JOINT BASE LEWIS-MCCHORD, Washington (AP) — The U.S. soldier who killed 16 Afghan civilians in a solo attack on two villages last year faced more of the victims' relatives Wednesday, while his lawyers prepared to argue that he deserves a chance at parole.
Mullah Khamal Adin took the witness stand against Robert Bales, who pleaded guilty in June in a deal to avoid the death penalty.
Adin, a villager whose cousin lost 11 relatives in the attack, is one of nine Afghans from Kandahar Province flown to the U.S. for the hearing. He described arriving at his cousin's home and finding a pile of burning bodies, including young children, inside.
The March 11, 2012 massacre prompted such angry protests that the U.S. temporarily halted combat operations in Afghanistan, and it was three weeks before Army investigators could reach the crime scene.

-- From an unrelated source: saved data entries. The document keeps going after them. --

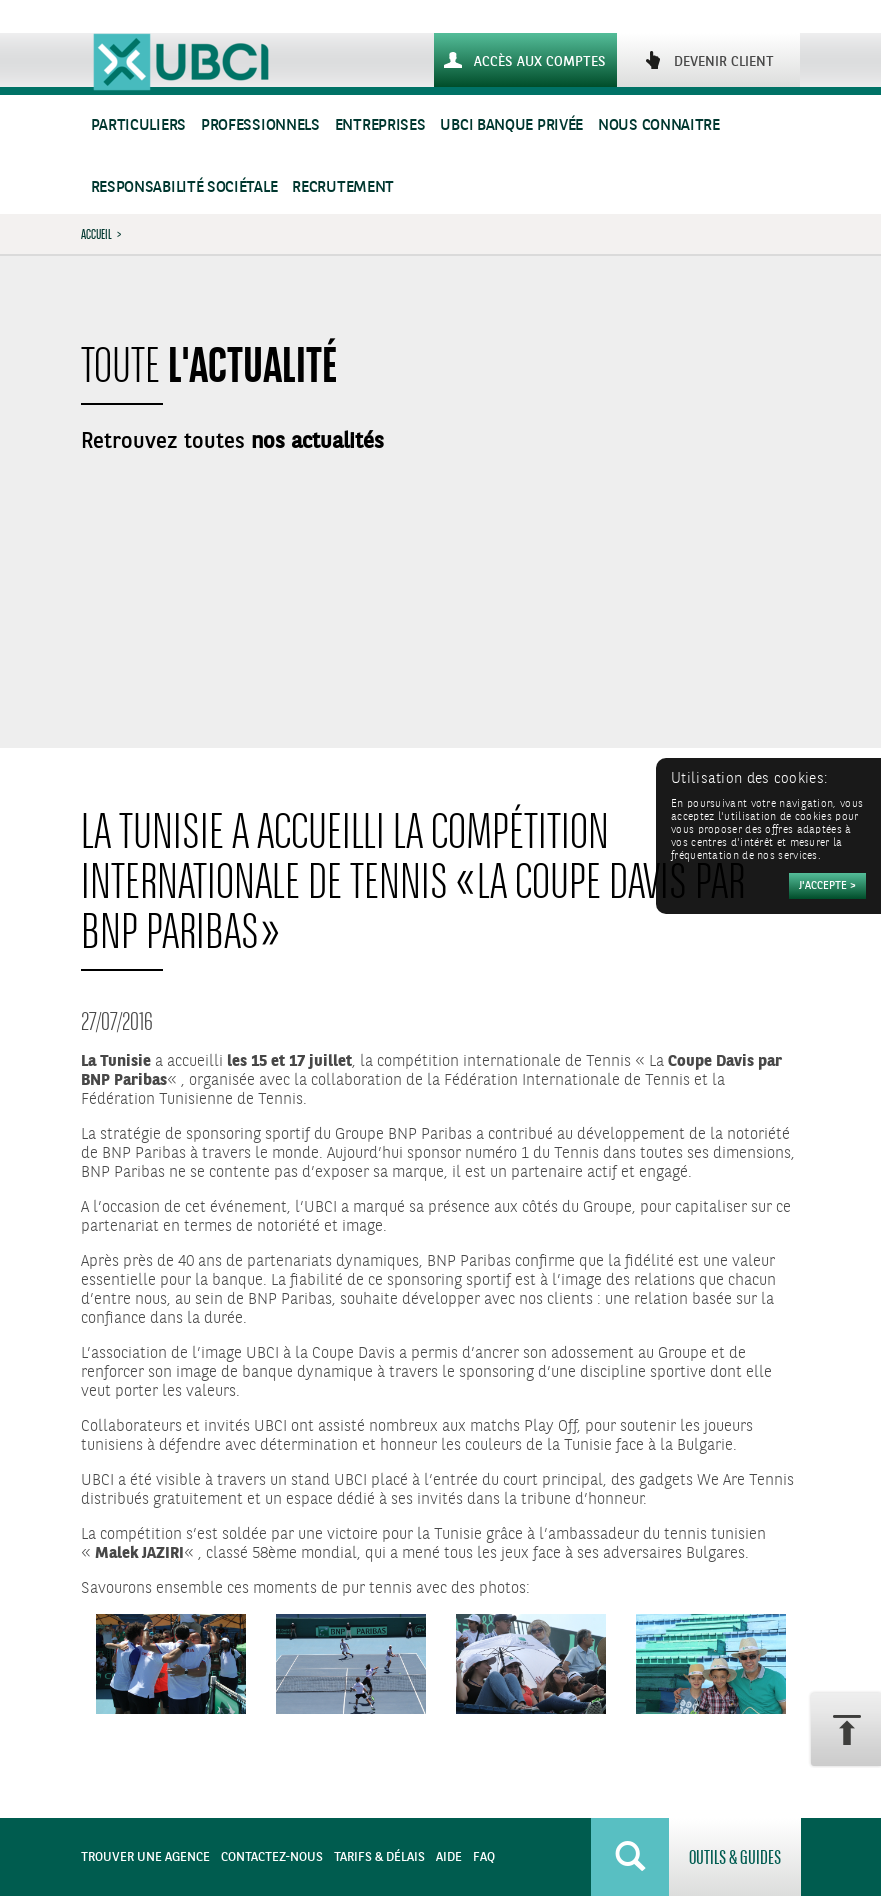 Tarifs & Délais (379, 1857)
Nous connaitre (659, 125)
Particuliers (138, 125)
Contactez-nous (272, 1857)
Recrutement (343, 187)
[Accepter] (827, 886)
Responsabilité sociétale (184, 187)
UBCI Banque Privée (511, 125)
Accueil (96, 234)
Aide (449, 1857)
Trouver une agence (145, 1857)
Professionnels (260, 125)
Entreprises (380, 125)
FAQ (484, 1857) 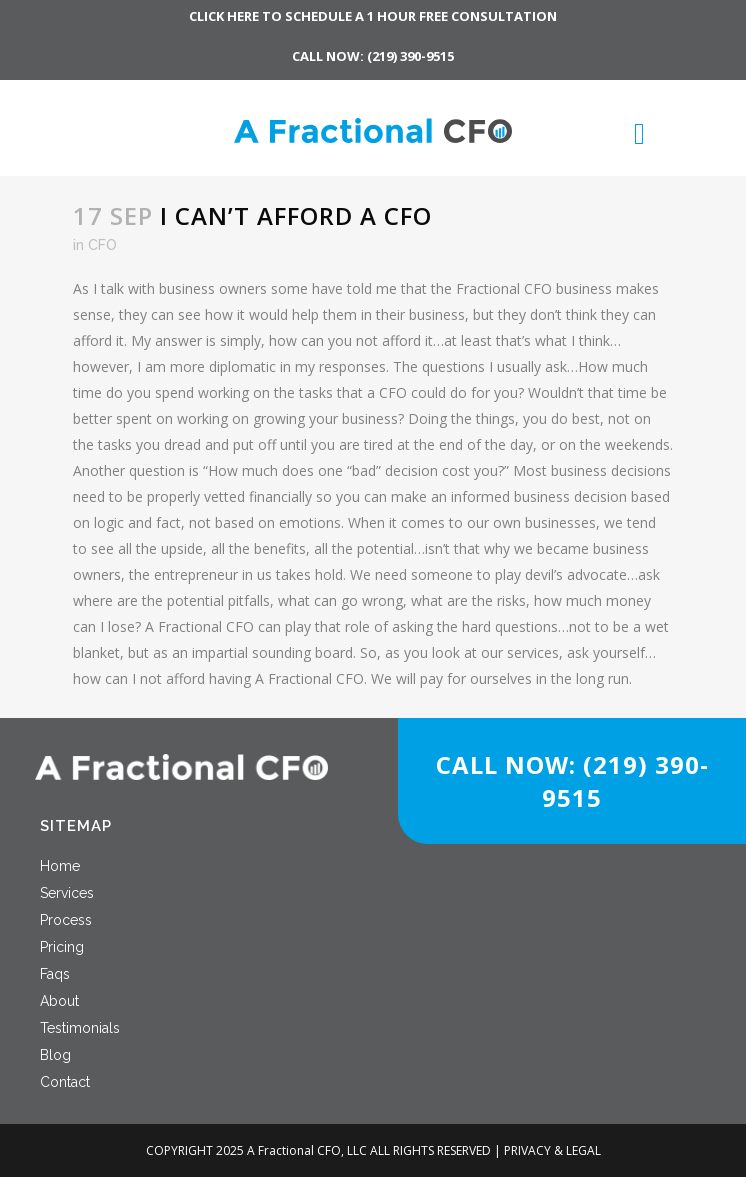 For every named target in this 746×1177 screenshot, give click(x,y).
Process (66, 920)
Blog (55, 1055)
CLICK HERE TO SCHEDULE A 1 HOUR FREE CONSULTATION (373, 16)
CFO (102, 245)
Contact (65, 1082)
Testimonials (80, 1028)
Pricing (62, 947)
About (59, 1001)
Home (60, 866)
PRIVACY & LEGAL (552, 1150)
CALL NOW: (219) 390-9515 (373, 56)
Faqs (55, 974)
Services (67, 893)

During his plea hearing in June, Bales couldn't explain to a judge why he committed the killings. "There's not a good reason in this world for why I did the horrible things I did," he said.
He did not say he was sorry, but his lawyers hinted an apology might come at sentencing.

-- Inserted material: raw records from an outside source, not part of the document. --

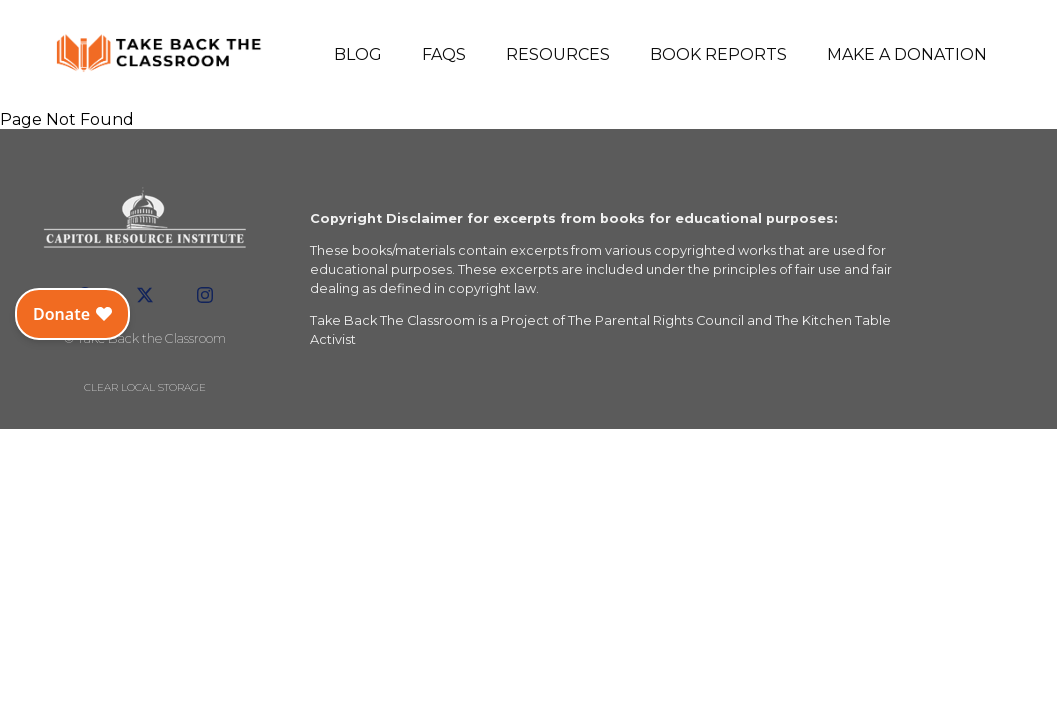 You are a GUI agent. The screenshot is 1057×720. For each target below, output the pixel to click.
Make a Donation (907, 54)
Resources (558, 54)
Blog (358, 54)
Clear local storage (145, 387)
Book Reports (718, 54)
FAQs (444, 54) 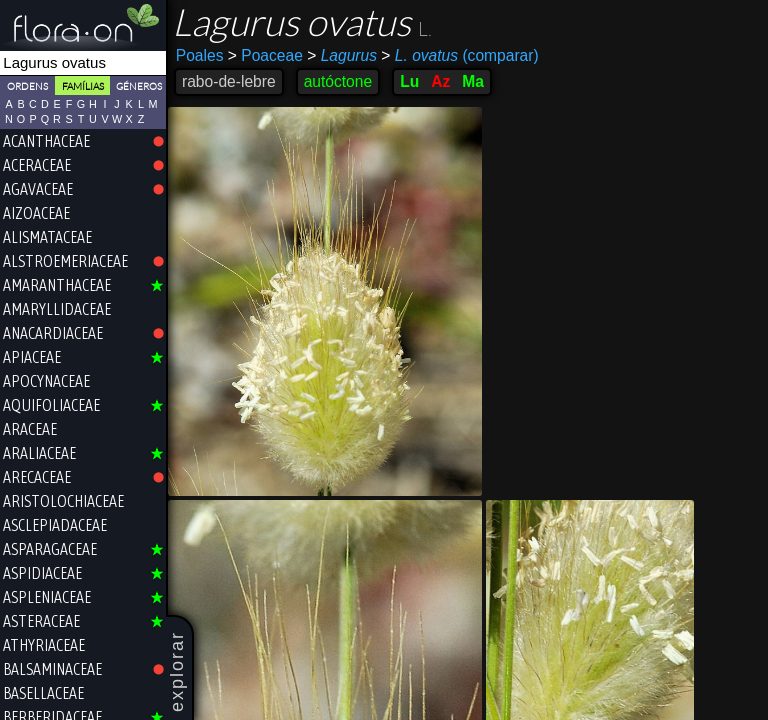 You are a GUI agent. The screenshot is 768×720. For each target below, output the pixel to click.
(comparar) (459, 56)
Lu (409, 81)
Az (440, 81)
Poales (200, 55)
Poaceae (265, 55)
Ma (473, 81) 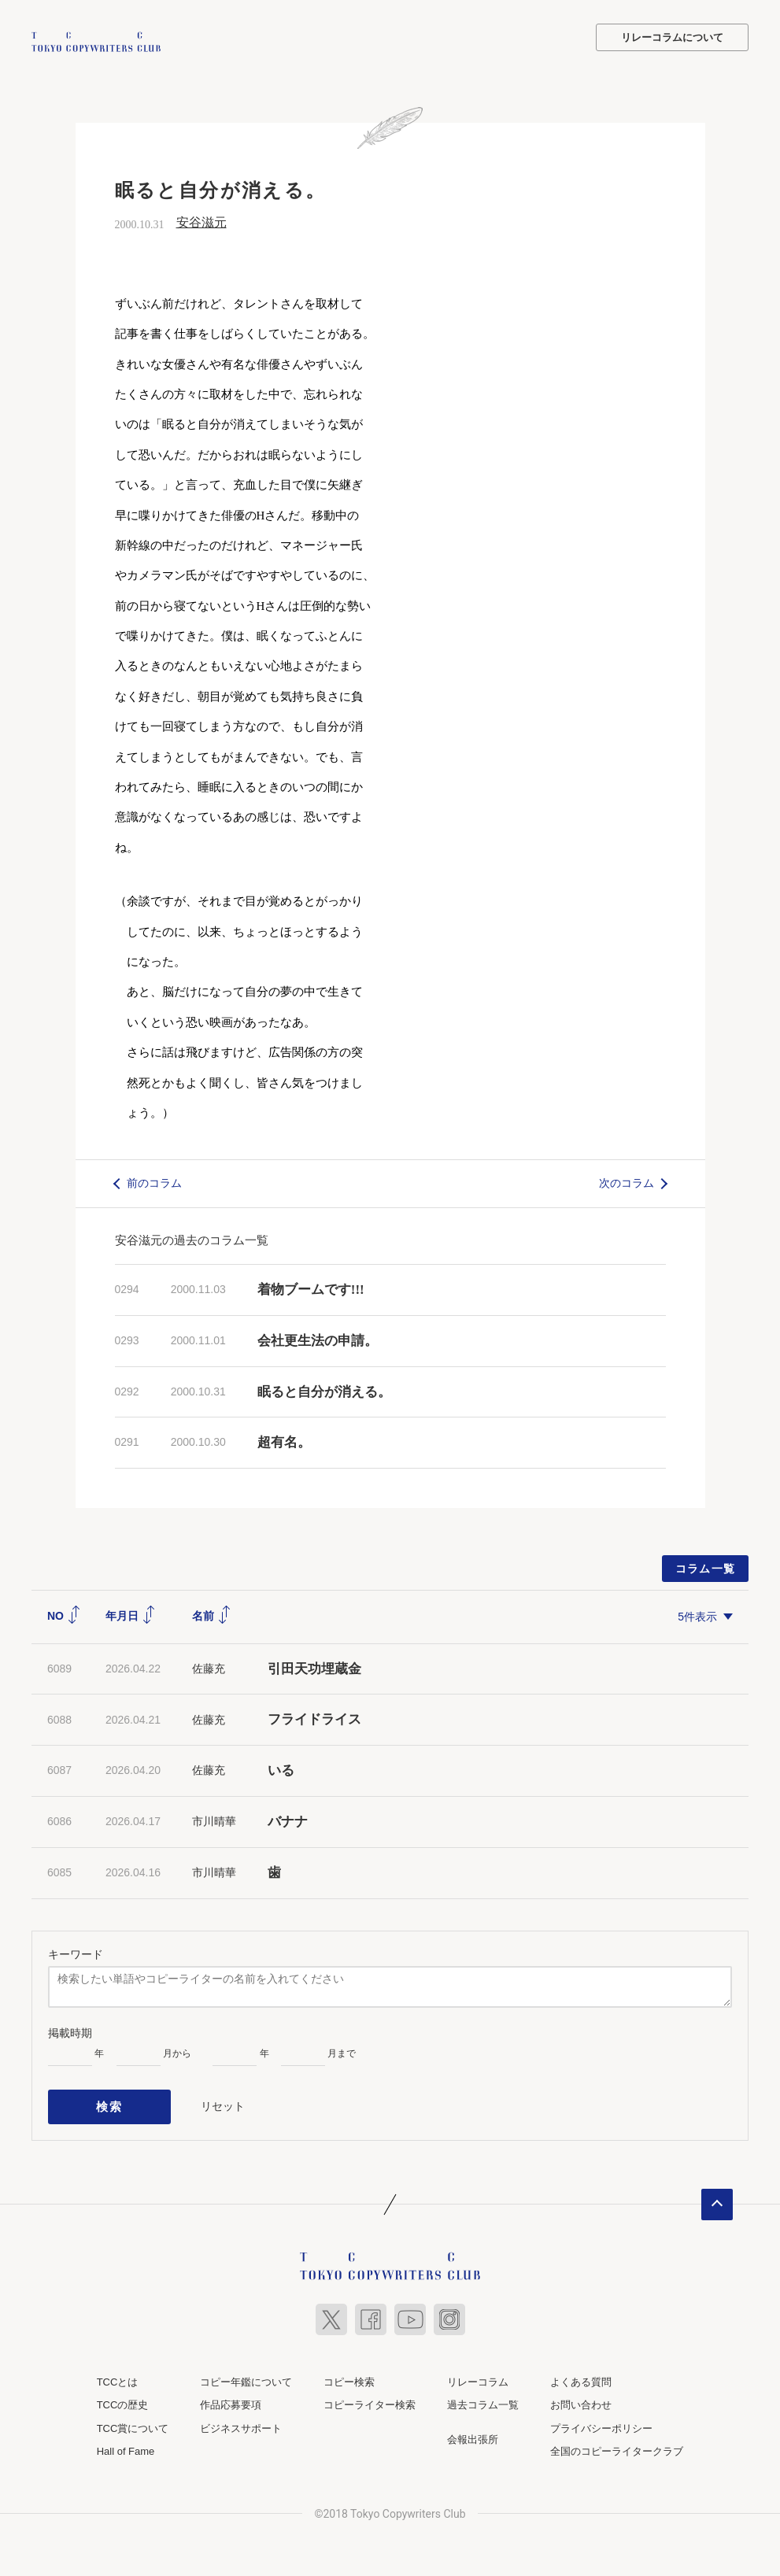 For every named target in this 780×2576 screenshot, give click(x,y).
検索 (110, 2101)
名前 (211, 1614)
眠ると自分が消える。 (324, 1389)
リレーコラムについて (672, 37)
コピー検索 (349, 2372)
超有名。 (284, 1440)
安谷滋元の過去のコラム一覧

On Tuesday, an Afghan farmer shot during the massacre took the witness stand, cursing the soldier before breaking down.
Haji Mohammad Naim testified through an interpreter and pointed to where he was shot in the cheek and neck.
"This bastard stood right in front of me!" he said. "I wanted to ask him, 'What did I do? What have I done to you?' ... and he shot me!"
Naim, who is about 60, said he has suffered from numbness in his hand and a stutter since the shooting. He became emotional and eventually stood up: "Don't ask me any more questions!"
Naim's two sons, Sadiquallah, who is about 13, and the older Faizullah, also testified.
Sadiquallah spoke quietly, responding with a simple "yes" when asked if he cried about being shot.
Haji Wazir Mohammad, who received $550,000 in compensation from the U.S. government, told the j jury that the attacks destroyed what had been a happy life.
"I've gone through very hard times," he added. "If anybody speaks to me about the incident ... I feel the same, like it's happening right now."
Bales left his remote post in Afghanistan in the middle of the night and attacked two mud-walled villages, gunning down men, screaming children and elderly women.
Prosecutors on Tuesday offered the most detailed single account yet of the attack, describing how Bales executed a young girl who was screaming for him to stop beating her father, how he fired into rooms full of children and how he killed 11 members of a single family, many of them still asleep on their blankets.
The 39-year-old Bales was serving his fourth combat deployment when he left his outpost, attacked one village and returned to the outpost only when he realized he was low on ammunition, prosecutors said.
He then woke a fellow soldier, described his actions and said he was headed out to kill more. The other soldier didn't believe him and went back to sleep. Bales left again.
At the time, Bales had been under heavy personal, professional and financial stress, prosecutor Jay Morse said. He was upset that he had not been promoted.
"The accused felt inadequate as a soldier and as a man because of his personal, financial and professional problems," Morse said.
If he is sentenced to life with the possibility of parole, Bales would be eligible in 20 years, but there's no guarantee he would receive it.